Australia's federal budget is funding mandate studies and pursuing certification schemes, given the increasing likelihood biofuels will play a significant role in the nation's energy transition.

The federal government has pledged A$18.5mn ($12.3mn) in the four years from 2024-25 to develop a certification scheme for low-carbon liquid fuels, including SAF and renewable diesel, by expanding its guarantee of origin programme for long-term demand by the industry.

An extra A$1.5mn over two years from 2024-25 will go to analysis of the regulatory impact of the costs and benefits of introducing mandates for low-carbon liquid fuels, while the government has promised consultation on possible production incentives for domestic project developers.

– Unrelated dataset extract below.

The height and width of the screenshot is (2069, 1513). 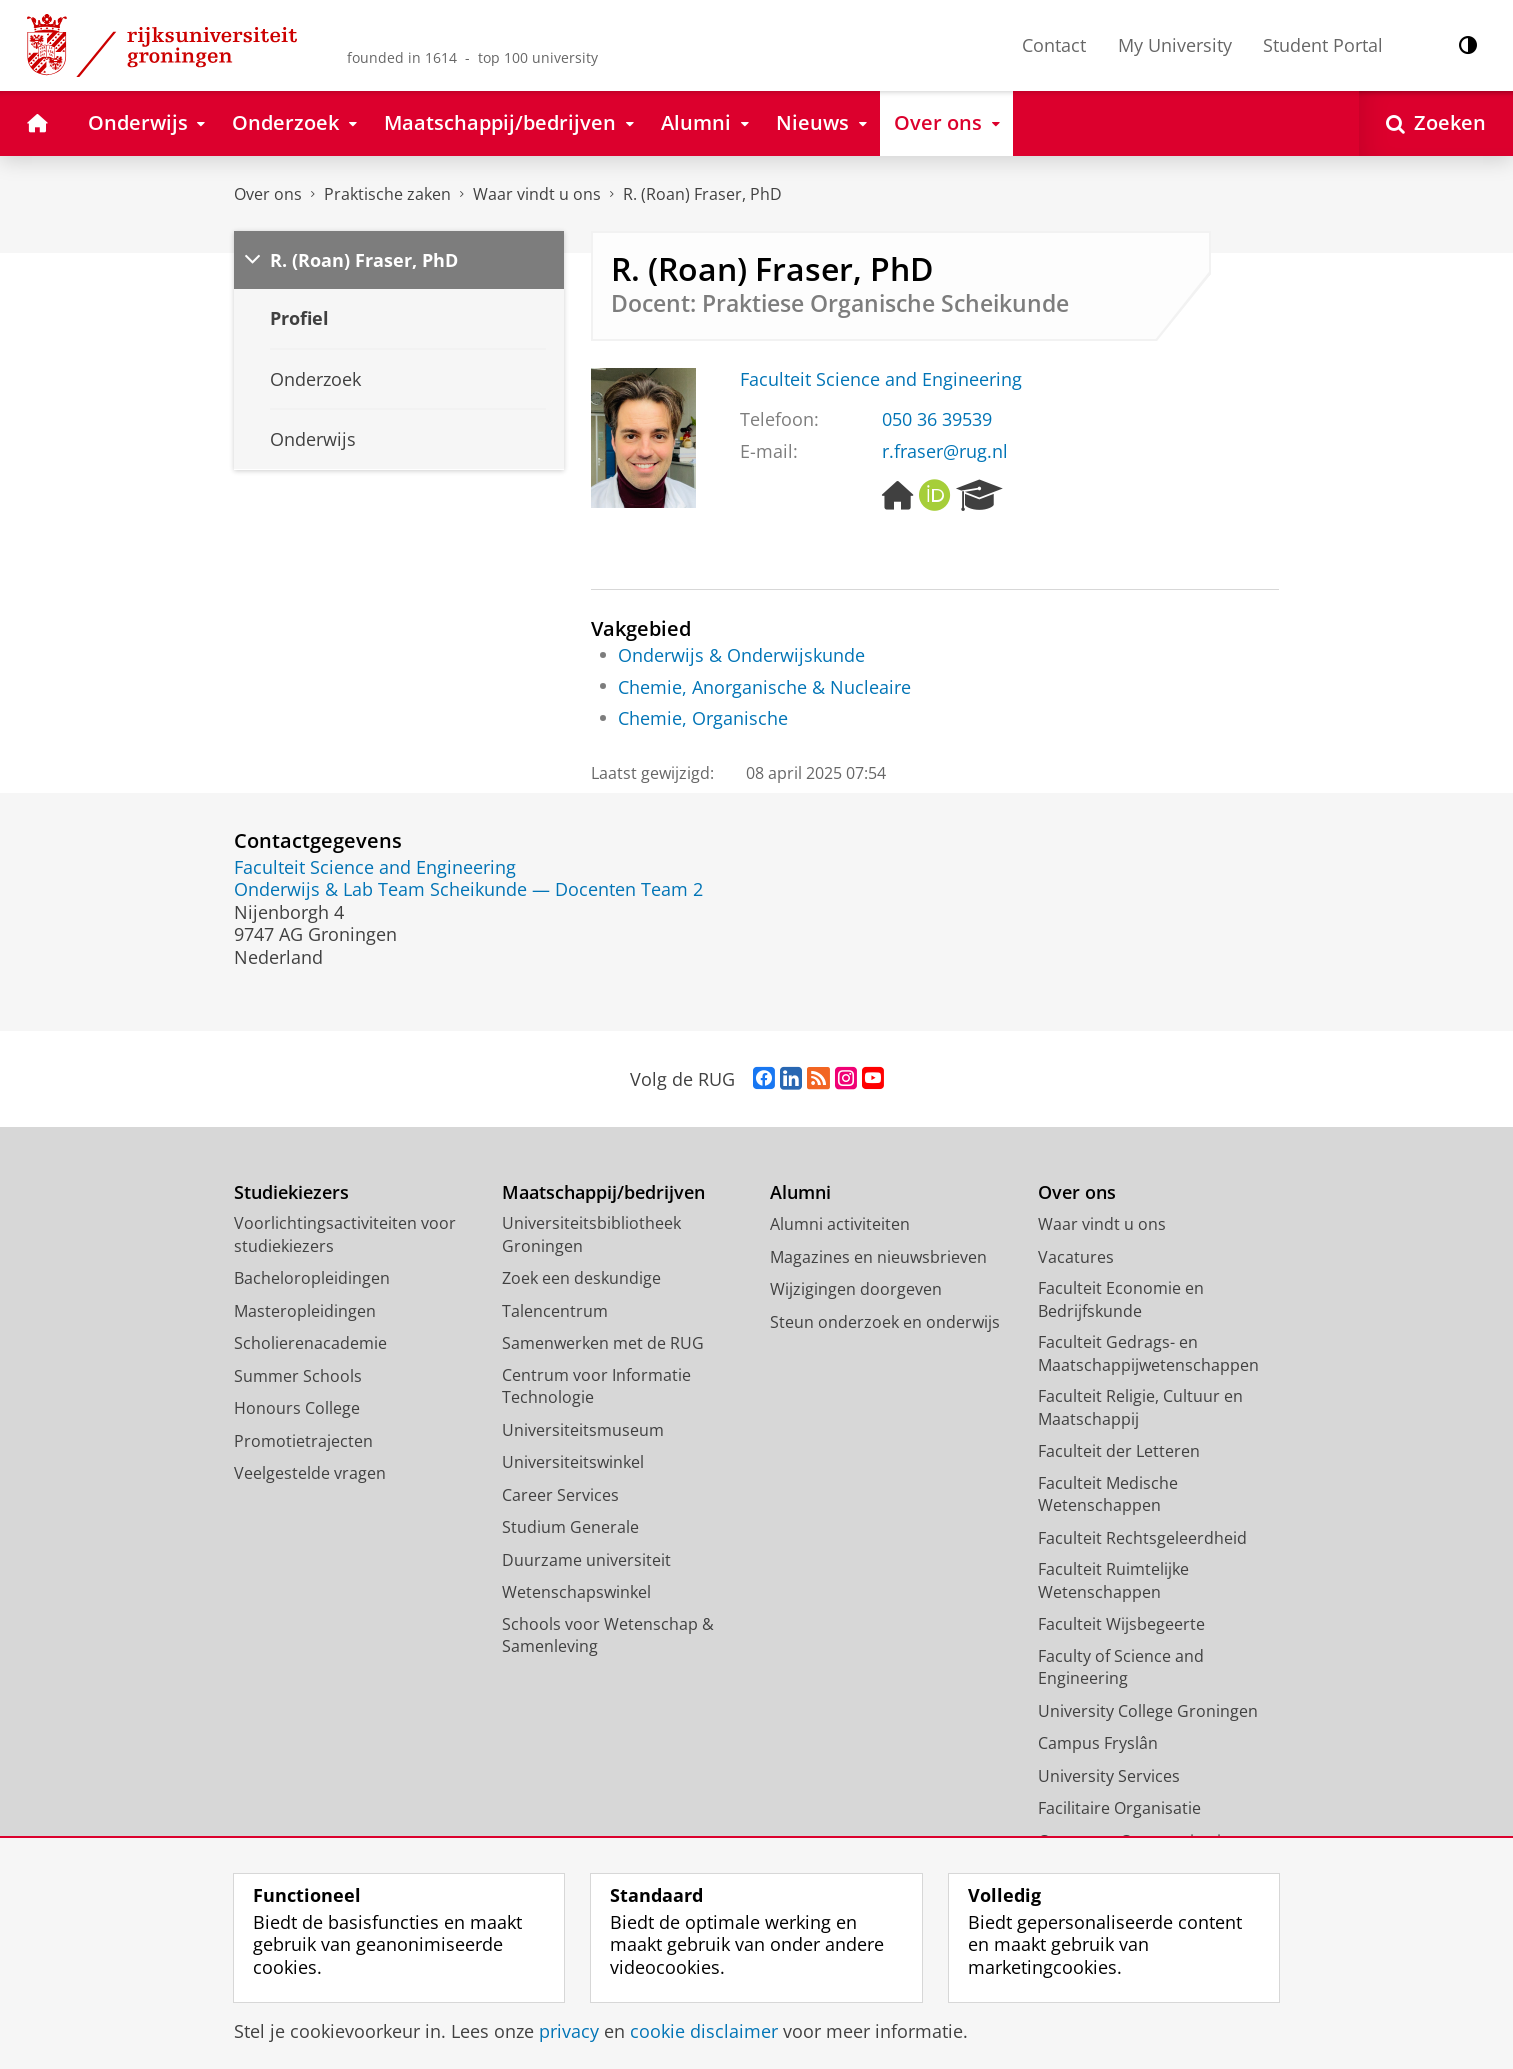 I want to click on Honours College, so click(x=297, y=1408).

Money from the A$1.7bn Future Made in Australia innovation fund will also be made available for liquid fuels research, to be administered by the Australian Renewable Energy Agency to commercialise net zero technology.

"The package of announcements is dealing with crucial areas essential for deployment, including certification to ensure Australia develops a sustainable liquid fuels industry, resourcing to support key demand side interventions such as a low carbon fuels standard and consultation on additional supply-side measures such as production credits," Bioenergy Australia chief executive Shahana McKenzie said on 15 May.

The funding pales in comparison to the $9bn hydrogen investment promised by the government, although much of that is deferred to the decade from the 2027-28 fiscal year.

About 45pc of Australia's energy use is supplied by liquid fuels but the nations lags behind many countries on decarbonising its transport sector. Australia's Commonwealth Scientific and Industrial Research Organisation forecasts demand for jet fuel will grow 75pc by 2050. But no domestic production facility has yet reached a financial close, despite major airlines committing to increasing their SAF use.

Domestic feedstocks including agricultural residues could meet 60pc of Australian jet fuel demand initially, growing to 90pc by 2050, Bioenergy Australia has said, while pursuing renewable fuels could cut the country's dependence on oil product imports from 90pc to 61pc by 2040.